“The Board of Investment (BOI) legal framework and the Strategic Development Projects Act legal framework set up free trade zones, and a concession and exemption regime for investment,” said Ayomi Aluwihare – Precedent Partner of F. J. & G. de Saram – in regard to the Port City (Colombo International Financial City a.k.a. CIFC).

She continued: “The Colombo Port City Act sought to set up a special economic zone. Special finance zones are not new; we have similar zones in Asia, the Middle East and the North African region.” The law specifically provides that the investment is to be raised from international sources, in an attempt to develop cross-border financial services.

“The special economic zone is primarily to facilitate the diversification of foreign financial services,” Aluwihare noted.

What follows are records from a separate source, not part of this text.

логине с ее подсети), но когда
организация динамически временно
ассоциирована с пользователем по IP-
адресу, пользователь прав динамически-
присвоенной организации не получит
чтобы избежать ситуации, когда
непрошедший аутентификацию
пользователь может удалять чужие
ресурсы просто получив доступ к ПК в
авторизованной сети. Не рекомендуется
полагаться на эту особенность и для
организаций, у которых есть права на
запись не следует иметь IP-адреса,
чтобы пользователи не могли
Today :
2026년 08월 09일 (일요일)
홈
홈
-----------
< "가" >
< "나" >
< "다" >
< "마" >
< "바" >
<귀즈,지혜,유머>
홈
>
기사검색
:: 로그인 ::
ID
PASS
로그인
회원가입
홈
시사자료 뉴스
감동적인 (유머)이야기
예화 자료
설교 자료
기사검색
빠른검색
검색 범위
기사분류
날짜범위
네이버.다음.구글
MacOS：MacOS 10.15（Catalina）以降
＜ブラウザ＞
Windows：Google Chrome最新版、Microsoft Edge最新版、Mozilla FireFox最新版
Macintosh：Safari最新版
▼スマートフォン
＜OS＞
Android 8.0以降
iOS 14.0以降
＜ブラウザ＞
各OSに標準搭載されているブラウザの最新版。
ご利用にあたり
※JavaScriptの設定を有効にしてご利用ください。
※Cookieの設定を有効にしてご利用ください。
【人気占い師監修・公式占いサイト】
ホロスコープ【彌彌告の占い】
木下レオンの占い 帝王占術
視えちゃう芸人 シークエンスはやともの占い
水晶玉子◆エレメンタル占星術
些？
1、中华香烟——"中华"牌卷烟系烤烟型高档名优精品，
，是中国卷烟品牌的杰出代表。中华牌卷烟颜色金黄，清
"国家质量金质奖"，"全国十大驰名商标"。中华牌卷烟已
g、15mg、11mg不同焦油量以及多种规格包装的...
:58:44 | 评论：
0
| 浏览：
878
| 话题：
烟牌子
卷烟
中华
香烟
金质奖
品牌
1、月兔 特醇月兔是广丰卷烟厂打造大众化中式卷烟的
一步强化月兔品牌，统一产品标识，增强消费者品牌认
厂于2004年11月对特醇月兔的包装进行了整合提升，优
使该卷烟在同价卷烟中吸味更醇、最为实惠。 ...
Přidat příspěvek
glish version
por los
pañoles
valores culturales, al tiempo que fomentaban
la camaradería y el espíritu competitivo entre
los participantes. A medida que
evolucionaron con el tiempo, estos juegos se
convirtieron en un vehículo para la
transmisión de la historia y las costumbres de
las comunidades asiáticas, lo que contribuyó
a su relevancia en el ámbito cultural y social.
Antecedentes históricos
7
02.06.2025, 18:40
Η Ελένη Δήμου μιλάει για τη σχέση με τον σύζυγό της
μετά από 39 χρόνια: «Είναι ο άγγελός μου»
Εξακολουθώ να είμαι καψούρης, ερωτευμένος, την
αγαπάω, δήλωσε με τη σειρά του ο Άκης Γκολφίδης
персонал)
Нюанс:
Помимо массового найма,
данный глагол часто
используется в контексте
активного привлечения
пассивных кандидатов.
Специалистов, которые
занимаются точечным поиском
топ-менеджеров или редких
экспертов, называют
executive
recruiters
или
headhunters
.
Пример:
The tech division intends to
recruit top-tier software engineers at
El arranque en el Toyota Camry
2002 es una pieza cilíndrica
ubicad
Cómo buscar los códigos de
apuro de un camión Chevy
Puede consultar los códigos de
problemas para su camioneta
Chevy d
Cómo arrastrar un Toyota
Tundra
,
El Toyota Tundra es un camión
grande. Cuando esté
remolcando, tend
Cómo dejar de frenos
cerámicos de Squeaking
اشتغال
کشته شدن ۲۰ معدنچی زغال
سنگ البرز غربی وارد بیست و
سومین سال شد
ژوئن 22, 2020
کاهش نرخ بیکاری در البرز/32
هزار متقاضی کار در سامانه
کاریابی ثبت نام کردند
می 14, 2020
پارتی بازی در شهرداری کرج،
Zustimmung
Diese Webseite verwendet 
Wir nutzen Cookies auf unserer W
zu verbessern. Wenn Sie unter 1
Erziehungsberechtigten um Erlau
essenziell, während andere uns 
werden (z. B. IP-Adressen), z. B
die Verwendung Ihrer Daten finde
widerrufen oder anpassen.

The Port City Act creates space for services such as shipping logistics, banking and financial services, and corporate headquarter services that would set up their bases in Sri Lanka.

This raises an important question as to who can invest in the Port City. Aluwihare explained that “it will be foreign investors mainly but local investors will be able to lease their land.”

Furthermore, she informed that local investors together with foreign investors – or a consortium of foreign investors – may seek approval from the commission to operate within the Port City once the land is leased. According to her, telecommunications, utility services and other infrastructure requirements of the Port City will give rise to local investment opportunities.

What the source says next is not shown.